--- Data extract Enclosed Below ---
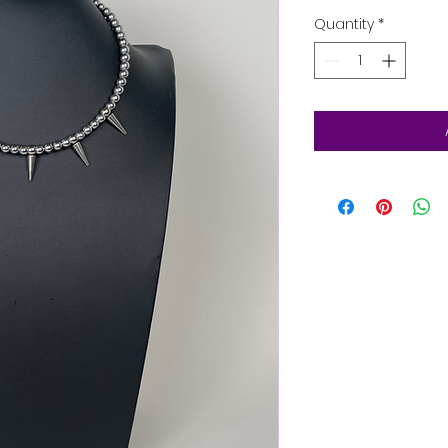
Quantity
*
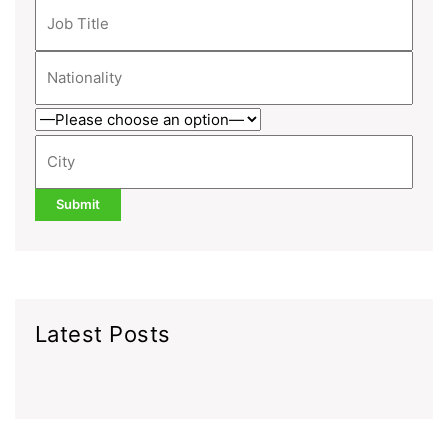
Latest Posts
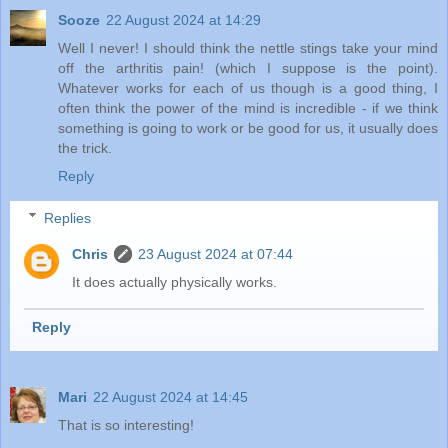
Sooze
22 August 2024 at 14:29
Well I never! I should think the nettle stings take your mind
off the arthritis pain! (which I suppose is the point).
Whatever works for each of us though is a good thing, I
often think the power of the mind is incredible - if we think
something is going to work or be good for us, it usually does
the trick.
Reply
Replies
Chris
23 August 2024 at 07:44
It does actually physically works.
Reply
Mari
22 August 2024 at 14:45
That is so interesting!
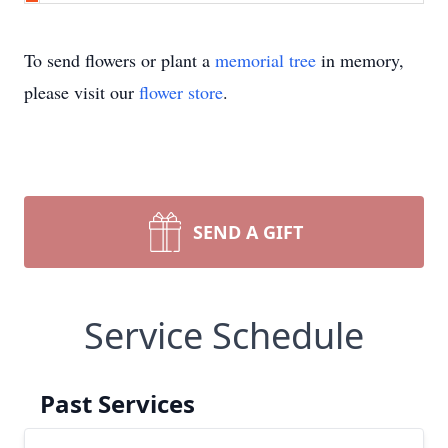
To send flowers or plant a
memorial tree
in memory,
please visit our
flower store
.
SEND A GIFT
Service Schedule
Past Services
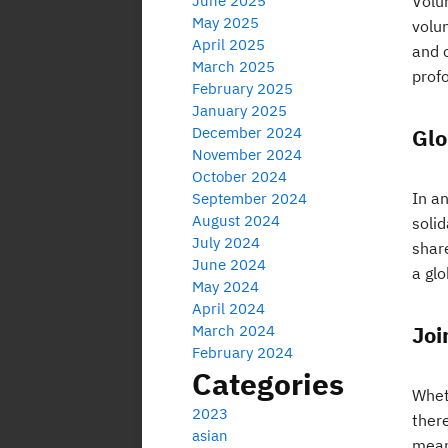
June 2025
Volun
May 2025
volun
April 2025
and 
March 2025
prof
February 2025
January 2025
December 2024
Glo
November 2024
October 2024
In an
September 2024
August 2024
soli
July 2024
shar
June 2024
a gl
May 2024
April 2024
Joi
March 2024
February 2024
Categories
Whet
2023
there
asian
mean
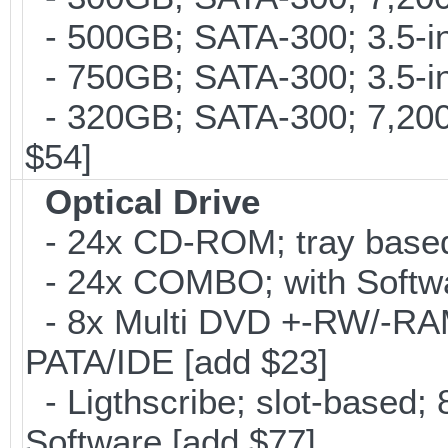
- 500GB; SATA-300; 3.5-i
- 750GB; SATA-300; 3.5-in
- 320GB; SATA-300; 7,20
$54]
Optical Drive
- 24x CD-ROM; tray base
- 24x COMBO; with Softwar
- 8x Multi DVD +-RW/-RAM 
PATA/IDE [add $23]
- Ligthscribe; slot-based
Software [add $77]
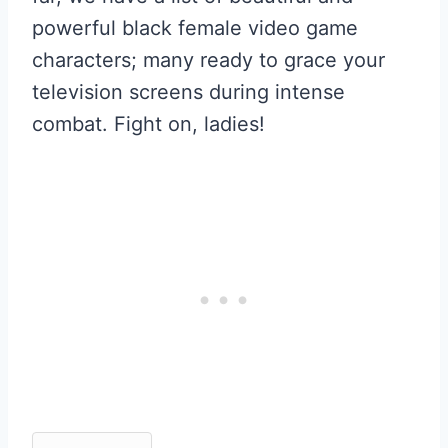
powerful black female video game
characters; many ready to grace your
television screens during intense
combat. Fight on, ladies!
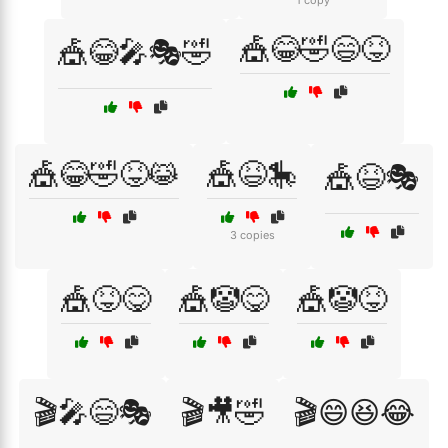
1 copy
🎪😂🤣😄😝
🎪😂🎤🎭🤣
🎪😂🤣😝😹
🎪😆🎠
🎪😆🎭
3 copies
🎪😝😋
🎪🤡😋
🎪🤡😝
🎬🎤😄🎭
🎬🎥🤣
🎬😄😆😂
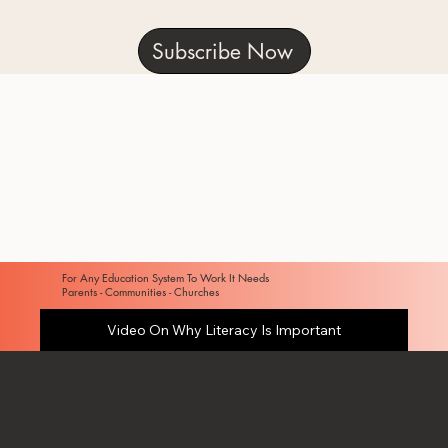
Subscribe Now
For Any Education System To Work It Needs
Parents - Communities - Churches
Video On Why Literacy Is Important
Covers not just math and reading but also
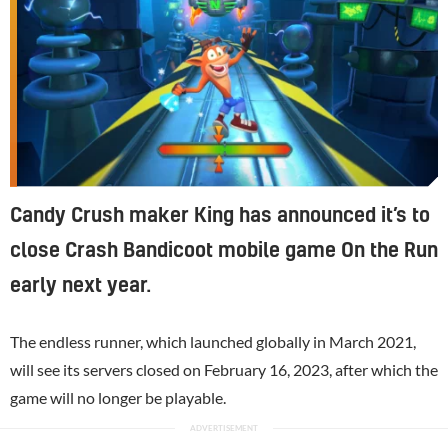
Candy Crush maker King has announced it’s to
close Crash Bandicoot mobile game On the Run
early next year.
The endless runner, which launched globally in March 2021,
will see its servers closed on February 16, 2023, after which the
game will no longer be playable.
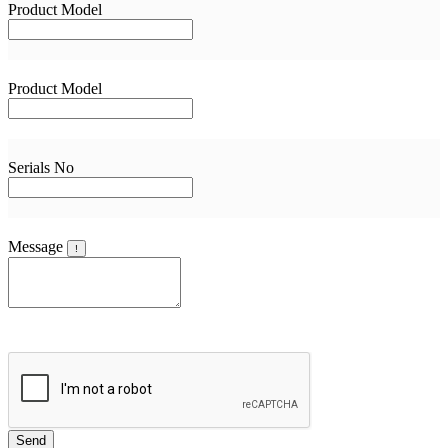
Product Model
Product Model
Serials No
Message
!
Send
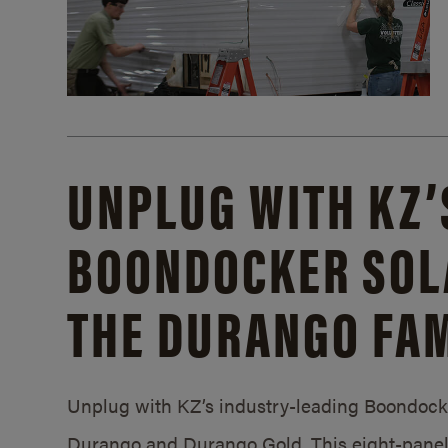
UNPLUG WITH KZ’
BOONDOCKER SOL
THE DURANGO FAM
Unplug with KZ’s industry-leading Boondocker
Durango and Durango Gold. This eight-panel 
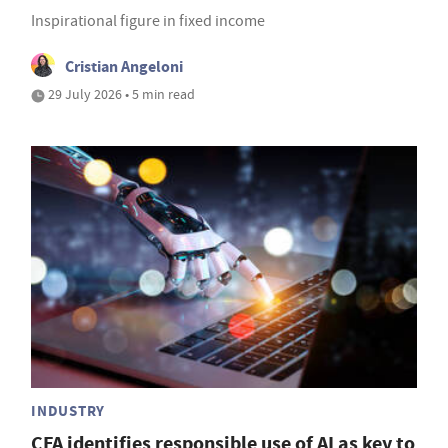
Inspirational figure in fixed income
Cristian Angeloni
29 July 2026 • 5 min read
INDUSTRY
CFA identifies responsible use of AI as key to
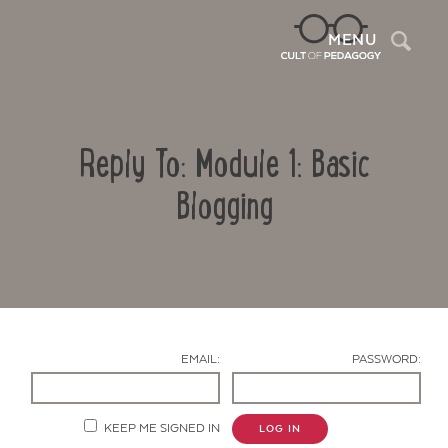
Sea
MENU
Reply To: Module 1: Basic
Blogging
Contact Us
EMAIL:
PASSWORD:
KEEP ME SIGNED IN
LOG IN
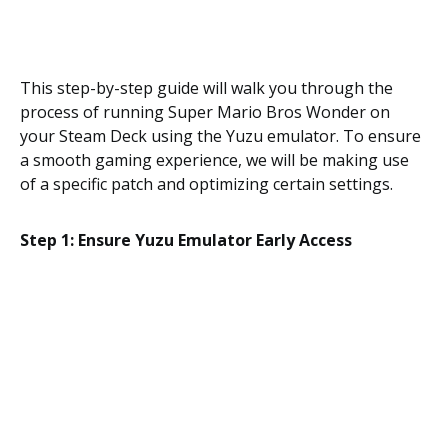
This step-by-step guide will walk you through the
process of running Super Mario Bros Wonder on
your Steam Deck using the Yuzu emulator. To ensure
a smooth gaming experience, we will be making use
of a specific patch and optimizing certain settings.
Step 1: Ensure Yuzu Emulator Early Access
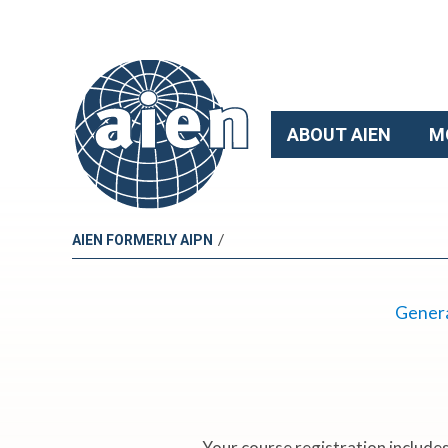
ABOUT AIEN
M
/
AIEN FORMERLY AIPN
2
Genera
0
2
Your course registration includes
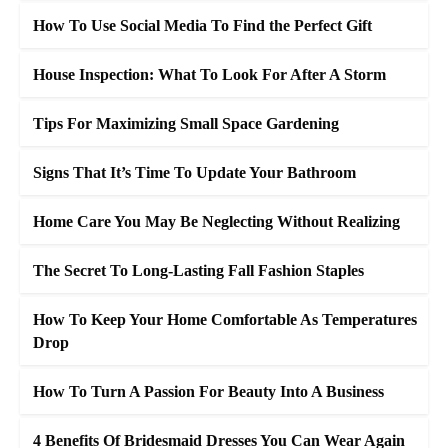
How To Use Social Media To Find the Perfect Gift
House Inspection: What To Look For After A Storm
Tips For Maximizing Small Space Gardening
Signs That It’s Time To Update Your Bathroom
Home Care You May Be Neglecting Without Realizing
The Secret To Long-Lasting Fall Fashion Staples
How To Keep Your Home Comfortable As Temperatures
Drop
How To Turn A Passion For Beauty Into A Business
4 Benefits Of Bridesmaid Dresses You Can Wear Again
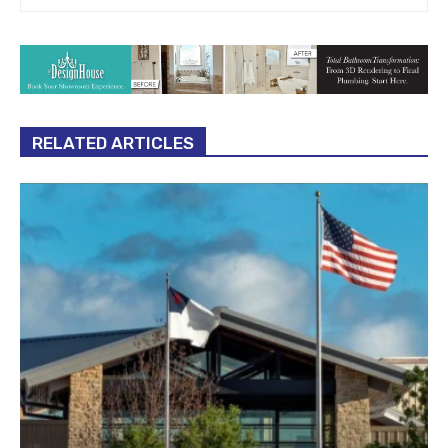
RELATED ARTICLES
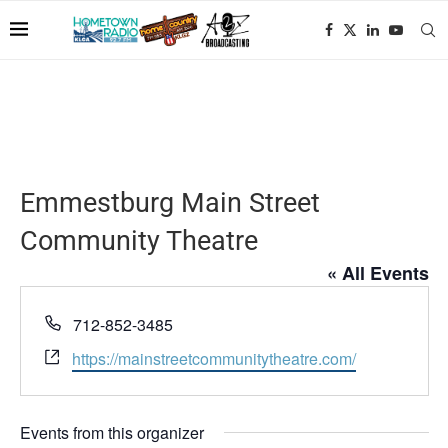
Emmestburg Main Street
Community Theatre
« All Events
Phone
712-852-3485
Website
https://mainstreetcommunitytheatre.com/
Events from this organizer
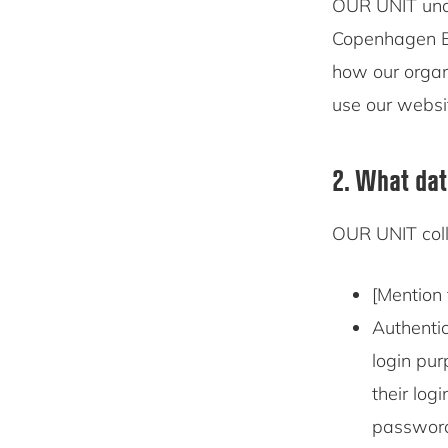
OUR UNIT un
Copenhagen Bu
how our organ
use our websi
2. What dat
OUR UNIT coll
[Mention 
Authentic
login pur
their log
password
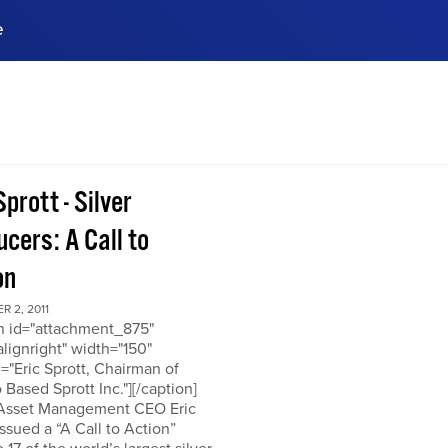
e
ences, meet business
stry experts.
ide when you sign up!
Sprott - Silver
cers: A Call to
on
 2, 2011
on id="attachment_875"
alignright" width="150"
="Eric Sprott, Chairman of
 Based Sprott Inc."][/caption]
 Asset Management CEO Eric
issued a “A Call to Action”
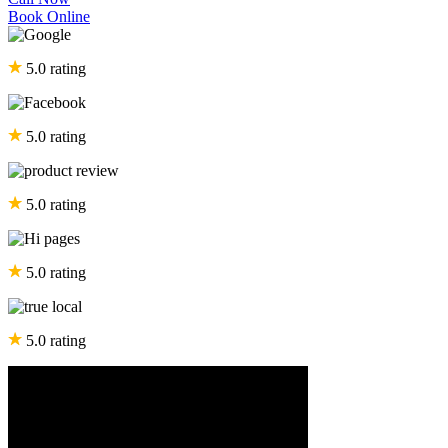
Book Online
5.0 rating
5.0 rating
5.0 rating
5.0 rating
5.0 rating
--- End of Enclosed Data extract ---
Task brief:
Using the records above, return word for word the lines that begin at the one containing "How To Turn" and end at the one containing "stry experts.", both of them included and no pictures.

Result for this task:
How To Turn A Passion For Beauty Into A Business
4 Benefits Of Bridesmaid Dresses You Can Wear Again
RELATED ARTICLES
Emmestburg Main Street
Community Theatre
« All Events
Phone
712-852-3485
Website
https://mainstreetcommunitytheatre.com/
Events from this organizer
OUR UNIT un
Copenhagen Bu
how our organ
use our websi
2. What dat
OUR UNIT coll
[Mention 
Authentic
login pur
their log
password
e
ences, meet business
stry experts.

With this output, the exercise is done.